= Material provided =
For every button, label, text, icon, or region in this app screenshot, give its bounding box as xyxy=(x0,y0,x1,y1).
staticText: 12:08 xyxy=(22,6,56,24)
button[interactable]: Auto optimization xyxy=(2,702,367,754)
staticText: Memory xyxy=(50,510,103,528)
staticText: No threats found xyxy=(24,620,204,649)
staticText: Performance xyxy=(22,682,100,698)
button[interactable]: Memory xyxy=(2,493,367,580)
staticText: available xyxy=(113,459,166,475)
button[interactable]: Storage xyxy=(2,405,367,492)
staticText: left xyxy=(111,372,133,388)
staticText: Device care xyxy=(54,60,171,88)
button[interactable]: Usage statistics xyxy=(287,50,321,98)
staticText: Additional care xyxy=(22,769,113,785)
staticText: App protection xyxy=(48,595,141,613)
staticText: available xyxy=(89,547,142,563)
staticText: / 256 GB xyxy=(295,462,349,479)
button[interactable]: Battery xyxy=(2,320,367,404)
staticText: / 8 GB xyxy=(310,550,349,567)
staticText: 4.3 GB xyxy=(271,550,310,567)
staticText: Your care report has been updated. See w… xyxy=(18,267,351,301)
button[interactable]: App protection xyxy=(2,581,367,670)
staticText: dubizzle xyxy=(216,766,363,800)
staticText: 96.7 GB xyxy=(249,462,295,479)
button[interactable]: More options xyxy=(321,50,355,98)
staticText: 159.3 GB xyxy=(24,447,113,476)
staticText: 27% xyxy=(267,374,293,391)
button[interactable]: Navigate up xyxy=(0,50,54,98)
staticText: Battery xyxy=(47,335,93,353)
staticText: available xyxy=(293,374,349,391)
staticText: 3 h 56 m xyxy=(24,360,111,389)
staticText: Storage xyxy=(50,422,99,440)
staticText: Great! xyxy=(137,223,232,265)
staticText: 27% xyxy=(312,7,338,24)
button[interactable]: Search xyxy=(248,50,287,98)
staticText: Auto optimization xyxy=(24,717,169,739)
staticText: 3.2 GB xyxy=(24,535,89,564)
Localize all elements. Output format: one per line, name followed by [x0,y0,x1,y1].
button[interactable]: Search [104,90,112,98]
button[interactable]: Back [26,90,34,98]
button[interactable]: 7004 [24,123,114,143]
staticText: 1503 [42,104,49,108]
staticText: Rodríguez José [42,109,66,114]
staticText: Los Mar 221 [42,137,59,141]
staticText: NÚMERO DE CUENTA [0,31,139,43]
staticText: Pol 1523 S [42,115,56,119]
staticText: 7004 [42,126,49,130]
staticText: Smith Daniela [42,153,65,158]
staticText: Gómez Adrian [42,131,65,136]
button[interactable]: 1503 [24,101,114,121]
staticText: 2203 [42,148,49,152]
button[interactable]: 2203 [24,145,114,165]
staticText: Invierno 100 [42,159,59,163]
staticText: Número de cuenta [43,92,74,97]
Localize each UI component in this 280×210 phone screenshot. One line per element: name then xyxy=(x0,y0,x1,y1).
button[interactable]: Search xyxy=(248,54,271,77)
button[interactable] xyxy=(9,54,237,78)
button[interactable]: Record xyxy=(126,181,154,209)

= Requirement =
Everything from the line with "Localize each UI" through the last line of the material above should be echoed exactly, and nothing else.

= Exercise output =
Localize each UI component in this 280×210 phone screenshot. One line per element: name then xyxy=(x0,y0,x1,y1).
button[interactable]: Search xyxy=(248,54,271,77)
button[interactable] xyxy=(9,54,237,78)
button[interactable]: Record xyxy=(126,181,154,209)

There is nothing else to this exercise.